Beautiful Soup is a python module which can inspect HTML and XML content. It does not fetch any HTTP pages (use requests or urllib3 for that), and you need to load the HTML into Beautiful Soup in order to process it.

If you ever used lxml or html5lib to parse HTML, BeautifulSoup uses these modules internally and this library makes it easier to parse HTML, similar to how requests is built on urllib3.

You import it with import bs4, and therein is a class called BeautifulSoup that represents an HTML structure. It takes the string representing an HTML file as an argument.

# html_doc is a string of HTML
from bs4 import BeautifulSoup
soup = BeautifulSoup(html_doc, 'html.parser')

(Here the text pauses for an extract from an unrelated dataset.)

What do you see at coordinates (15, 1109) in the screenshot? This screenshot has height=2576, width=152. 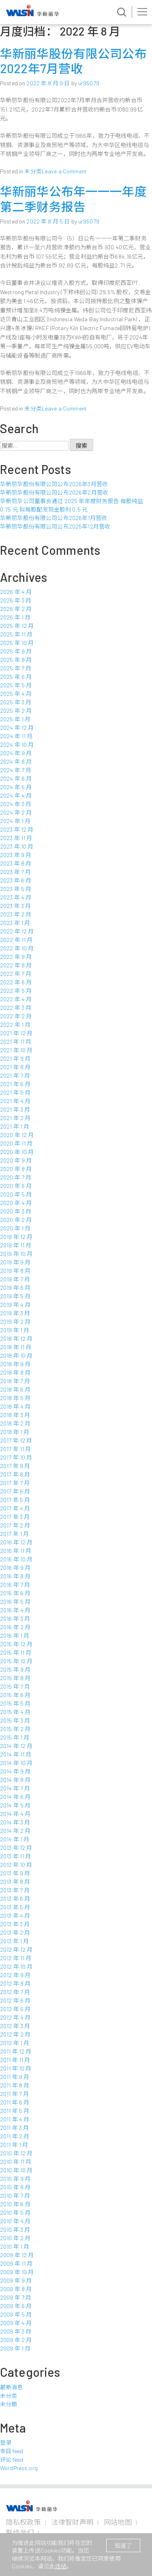 I see `2021 年 3 月` at bounding box center [15, 1109].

To print the HTML on the screen it would be beneficial to format it with whitespace using BeautifulSoup.prettify() first.

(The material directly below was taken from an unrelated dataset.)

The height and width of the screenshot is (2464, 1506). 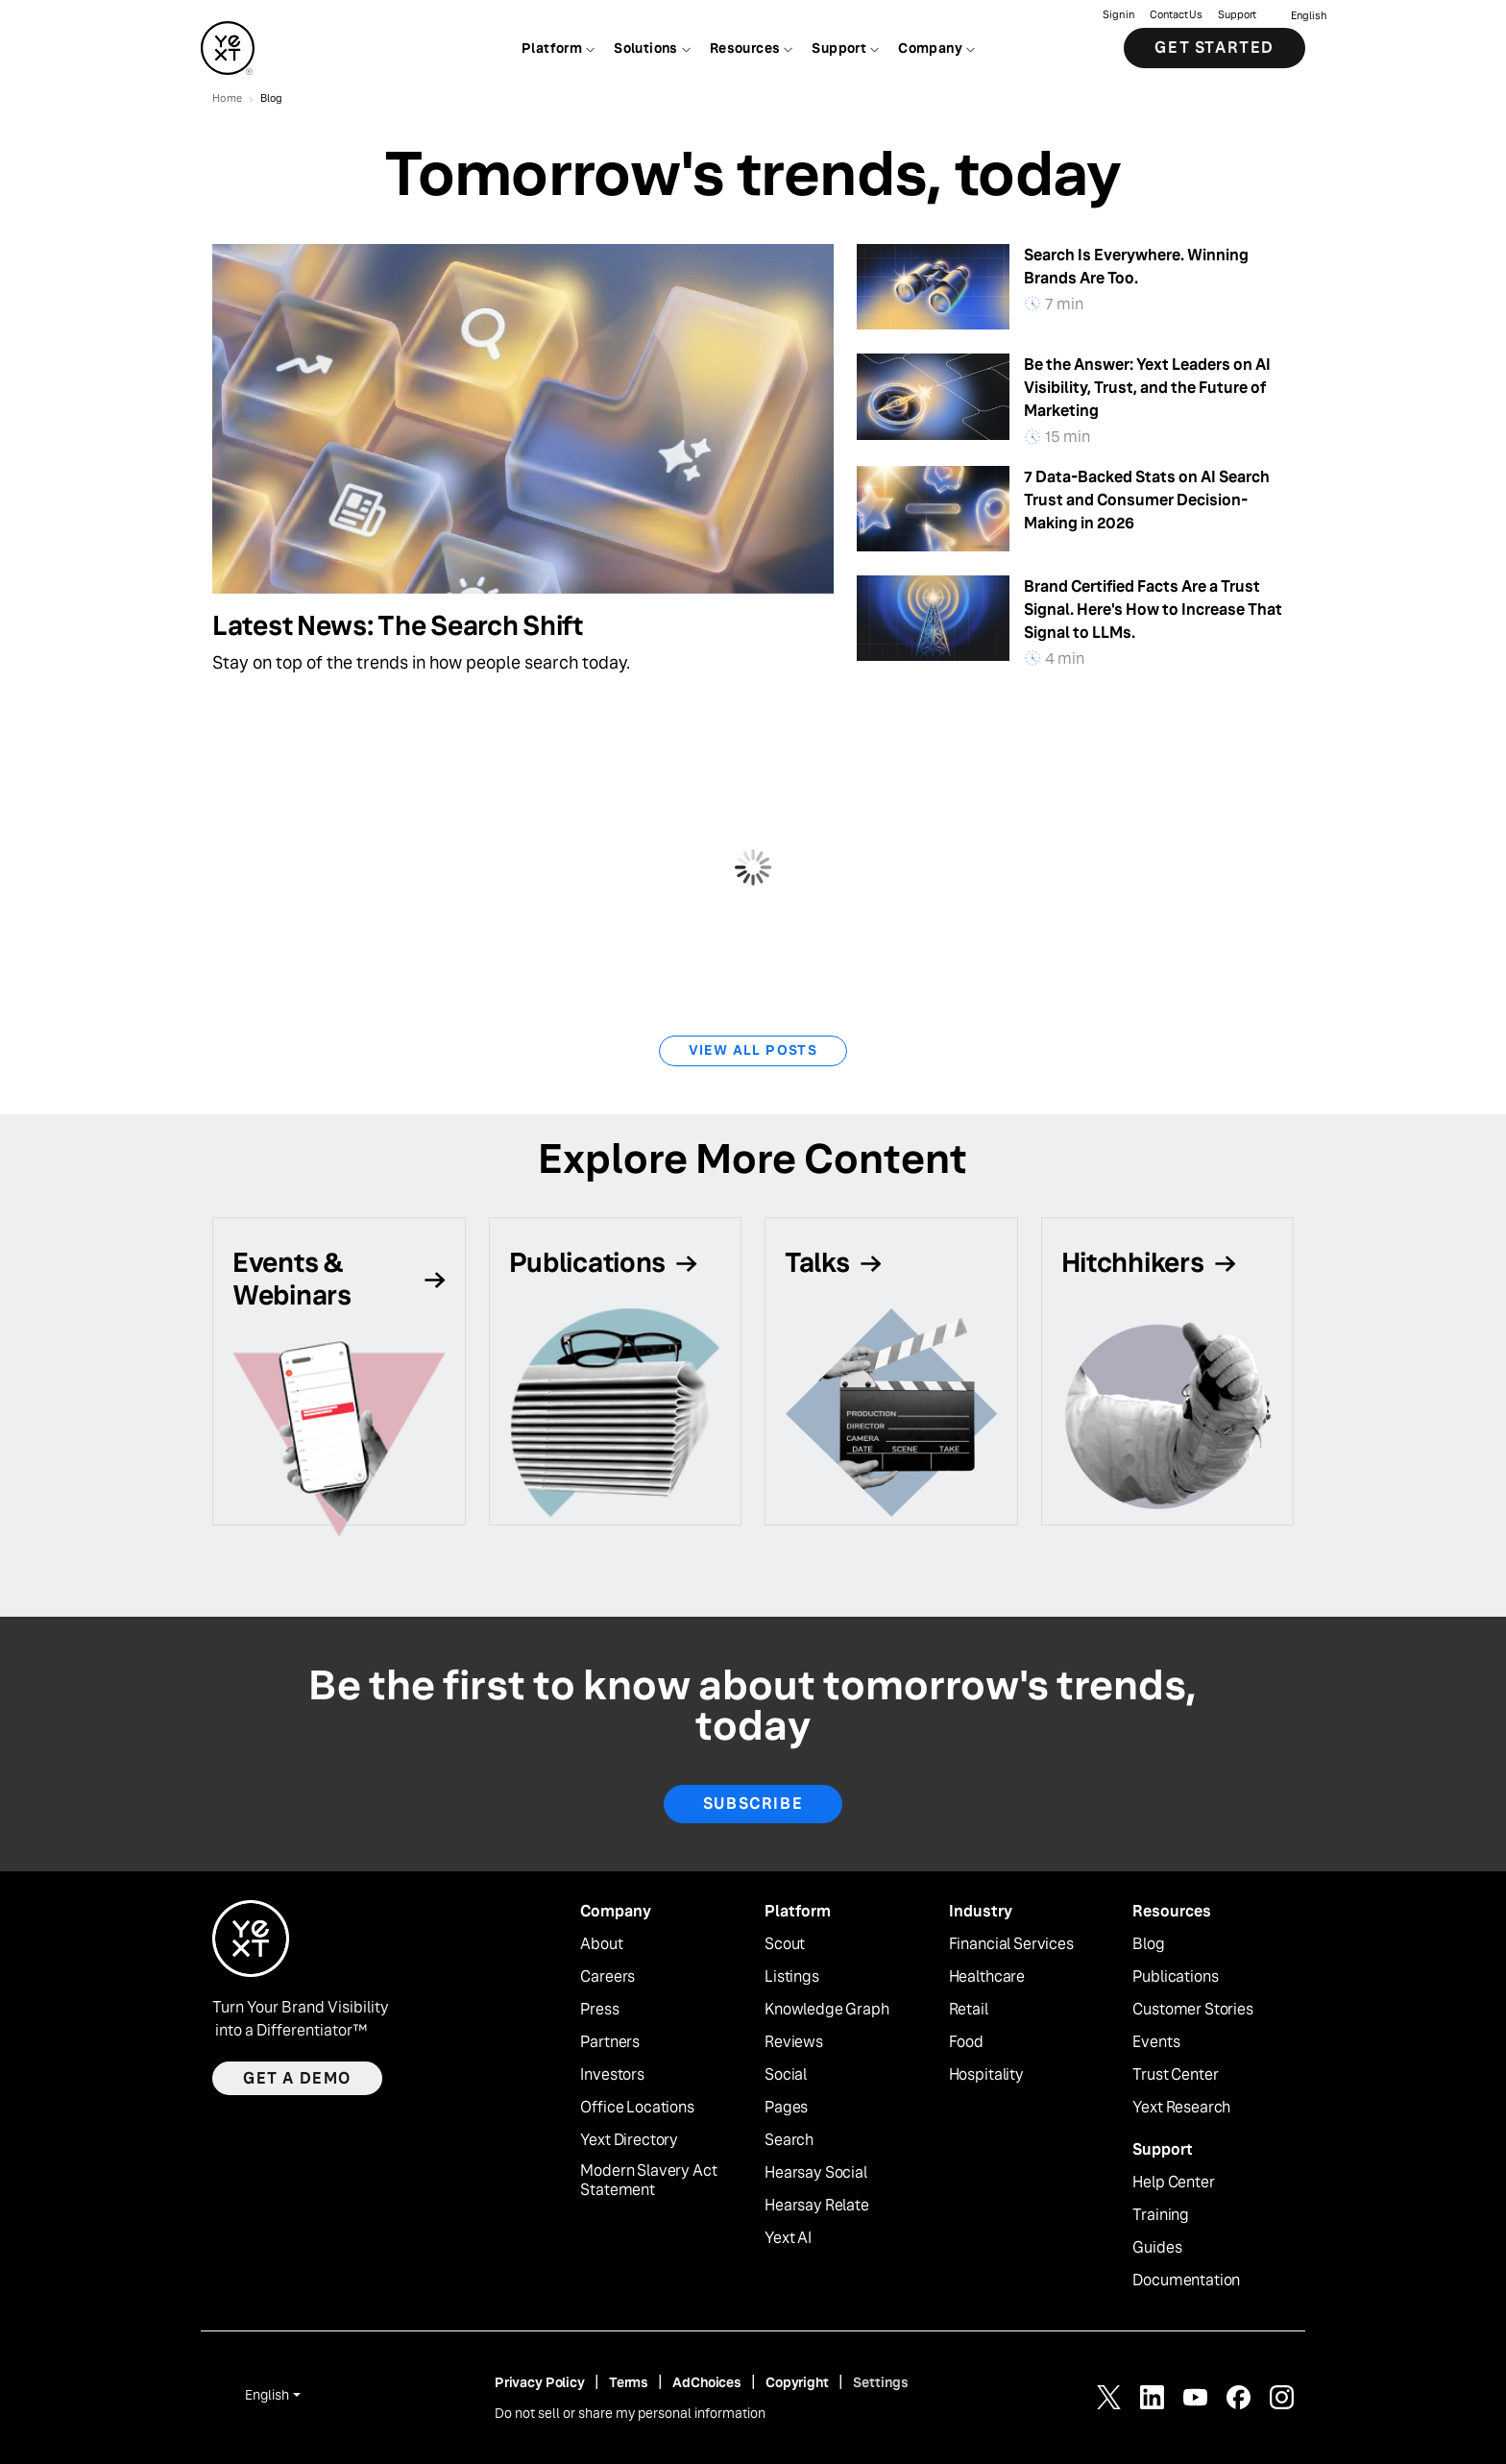 What do you see at coordinates (1118, 15) in the screenshot?
I see `Sign in` at bounding box center [1118, 15].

>>> print(soup.prettify())
<html>
 <head>
  <title>
# ...

Check out the sample HTML file listed at https://www.crummy.com/software/BeautifulSoup/bs4/doc/. It is simple enough to demonstrate extracting elements in an easy-to-understand way.

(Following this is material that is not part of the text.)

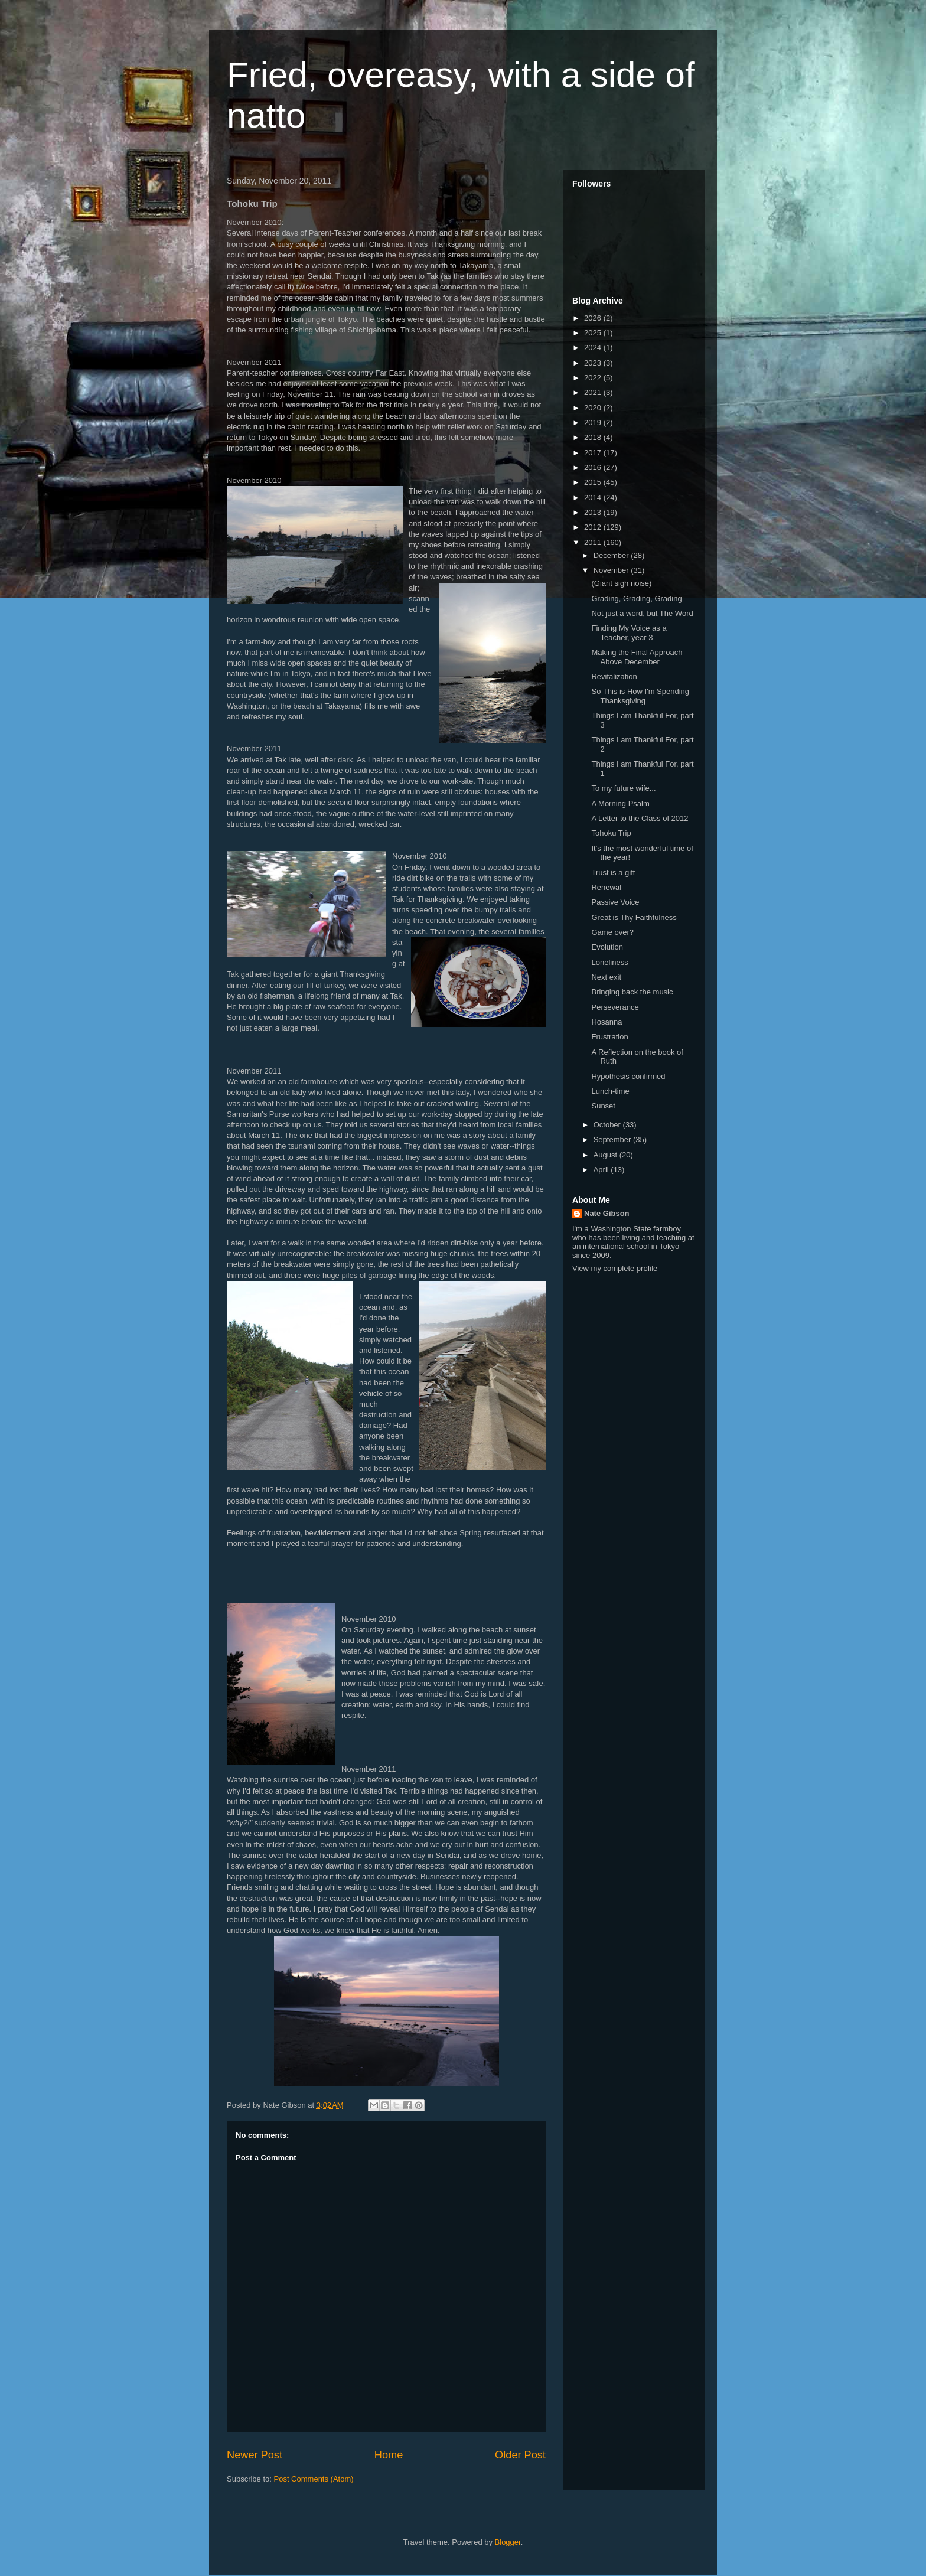  I want to click on 2024, so click(594, 347).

The BeautifulSoup object contains members for each HTML tag, such as <title>, <p>, <a> and <b>, and even <head> and <body>. In fact, if you use the find_all() method and pass the tag name as a string without angle brackets, it will collect all tags across the HTML with that name and return them in a list. You can instruct find_all() to search by CSS class by passing the class_ keyword argument. (The word "class" is a reserved keyword in Python so it had to be named class_.)

The contents member contains the element's children.

soup = BeautifulSoup(...)
head_tag = soup.head
head_tag
# <head><title>The Dormouse's story</title></head>

head_tag.contents  # For an iterator, try .children
[<title>The Dormouse's story</title>]

You also get familiar parent, next_sibling and previous_sibling elements to get the element's parent, next sibling node and previous sibling node respectively. Do note that instead of getting next/previous sibling elements repeatedly you can just get next_siblings and previous_siblings which return them all as an iterator.